Reasons for investing in a biogas project
The key drivers for existing biogas plants in Queensland have been:
- reducing odours from abattoirs or rendering plants
- generating electricity for landfill sites, rendering plants and waste water treatment plants.
But investing in anaerobic digesters can also be justified to produce fertiliser, to increase water efficiency or to derive revenues from renewable electricity production.
Carbon pricing mechanism (CPM)
The rising costs of energy and potential liability under the carbon pricing mechanism (CPM) act as renewed incentives for some industries to consider processing their waste through anaerobic digestion.
While animal husbandry is not liable for its greenhouse gas emissions, associated industries, including abattoirs, rendering plants, food manufacturers and landfills, will fall under the obligations of the CPM. If they exceed the emission threshold, they will have to pay for emissions or look for ways to reduce and offset them.
Selling excess energy
The heat, steam or electricity produced from processing waste can be used on site to operate a business, which can offset part or all the cost of buying energy from the electricity network. Any surplus energy can be commercialised as green energy and sold back to the grid.
Facilities that want to generate part of their own power requirements and sell electricity surpluses will need to negotiate with electricity distribution network owners. Visit Ergon Energy's website for more information and enquiries about connecting a biogas business to the electricity distribution network.
Methane capture and carbon offsets
Methane (CH4) is a greenhouse gas over 20 times more effective in trapping heat in the atmosphere than carbon dioxide (CO2). As a result, efforts to prevent or use methane emissions can provide significant environmental benefits.
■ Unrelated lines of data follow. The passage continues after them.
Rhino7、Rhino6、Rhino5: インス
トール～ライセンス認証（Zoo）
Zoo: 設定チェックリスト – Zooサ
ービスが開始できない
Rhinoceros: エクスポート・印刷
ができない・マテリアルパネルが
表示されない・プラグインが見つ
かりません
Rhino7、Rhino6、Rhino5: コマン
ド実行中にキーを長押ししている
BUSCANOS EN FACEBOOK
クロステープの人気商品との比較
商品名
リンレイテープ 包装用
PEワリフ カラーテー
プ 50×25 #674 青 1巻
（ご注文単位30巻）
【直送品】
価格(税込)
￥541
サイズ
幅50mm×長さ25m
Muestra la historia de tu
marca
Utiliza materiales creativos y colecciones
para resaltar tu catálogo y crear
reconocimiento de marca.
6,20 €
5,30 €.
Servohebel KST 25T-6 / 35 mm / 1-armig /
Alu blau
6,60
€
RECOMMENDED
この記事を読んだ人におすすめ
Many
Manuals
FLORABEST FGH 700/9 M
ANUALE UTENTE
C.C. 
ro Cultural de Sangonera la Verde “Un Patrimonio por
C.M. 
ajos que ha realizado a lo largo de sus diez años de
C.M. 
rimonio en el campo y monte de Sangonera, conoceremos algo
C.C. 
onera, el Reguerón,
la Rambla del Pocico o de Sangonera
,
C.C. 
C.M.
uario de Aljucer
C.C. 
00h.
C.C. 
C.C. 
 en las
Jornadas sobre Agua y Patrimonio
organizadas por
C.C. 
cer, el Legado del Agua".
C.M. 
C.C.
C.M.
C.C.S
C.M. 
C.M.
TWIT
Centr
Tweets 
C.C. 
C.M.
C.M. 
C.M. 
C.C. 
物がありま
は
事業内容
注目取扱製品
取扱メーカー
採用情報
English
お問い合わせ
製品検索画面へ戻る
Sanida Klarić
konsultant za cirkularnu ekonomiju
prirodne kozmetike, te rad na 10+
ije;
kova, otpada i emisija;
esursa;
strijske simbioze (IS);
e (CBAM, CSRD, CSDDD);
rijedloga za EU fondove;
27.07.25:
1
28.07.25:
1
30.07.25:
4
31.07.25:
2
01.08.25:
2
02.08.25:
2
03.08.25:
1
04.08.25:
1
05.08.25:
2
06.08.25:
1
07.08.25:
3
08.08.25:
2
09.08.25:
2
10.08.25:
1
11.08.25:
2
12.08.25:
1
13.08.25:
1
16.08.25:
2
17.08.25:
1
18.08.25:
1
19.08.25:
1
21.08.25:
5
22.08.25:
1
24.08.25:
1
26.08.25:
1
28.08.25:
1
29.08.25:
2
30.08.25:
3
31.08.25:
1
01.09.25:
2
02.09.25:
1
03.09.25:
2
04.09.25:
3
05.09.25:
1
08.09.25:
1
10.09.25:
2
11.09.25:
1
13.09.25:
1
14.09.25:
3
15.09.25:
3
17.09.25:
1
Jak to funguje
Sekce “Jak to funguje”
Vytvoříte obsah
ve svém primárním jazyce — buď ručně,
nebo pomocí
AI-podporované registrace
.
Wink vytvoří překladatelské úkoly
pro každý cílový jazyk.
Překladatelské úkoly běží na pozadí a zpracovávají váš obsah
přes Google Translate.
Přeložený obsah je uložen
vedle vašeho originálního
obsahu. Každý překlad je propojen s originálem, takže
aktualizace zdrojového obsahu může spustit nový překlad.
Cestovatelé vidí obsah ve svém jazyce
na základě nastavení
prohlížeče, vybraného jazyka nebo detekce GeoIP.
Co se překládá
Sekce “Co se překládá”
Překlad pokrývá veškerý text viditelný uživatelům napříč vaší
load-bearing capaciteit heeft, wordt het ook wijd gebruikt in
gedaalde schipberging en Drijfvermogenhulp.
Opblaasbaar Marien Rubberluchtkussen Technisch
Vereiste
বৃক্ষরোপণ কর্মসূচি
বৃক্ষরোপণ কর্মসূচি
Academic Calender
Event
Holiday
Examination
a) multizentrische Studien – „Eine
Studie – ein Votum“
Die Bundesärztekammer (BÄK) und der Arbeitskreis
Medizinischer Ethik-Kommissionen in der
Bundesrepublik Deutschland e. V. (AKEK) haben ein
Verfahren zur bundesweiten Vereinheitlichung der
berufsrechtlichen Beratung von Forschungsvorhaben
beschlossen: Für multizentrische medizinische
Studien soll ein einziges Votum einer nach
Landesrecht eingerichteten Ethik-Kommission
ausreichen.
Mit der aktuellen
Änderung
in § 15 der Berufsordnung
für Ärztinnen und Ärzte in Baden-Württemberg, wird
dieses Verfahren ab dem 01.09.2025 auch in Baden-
Under the Australian Government's Renewable Energy Target and Carbon Farming Initiative, capture and processing of methane can generate carbon offsets with a commercial value on a carbon market.
To assist stakeholders in the meat and livestock industry investigate the potential of a methane capture project on their site, several questionnaires and self-assessment tools have been designed. For example, the AgriFutures Australia report Assessment of methane capture and use from the intensive livestock industry refers to a self-assessment tool created by Mattocks in 2003.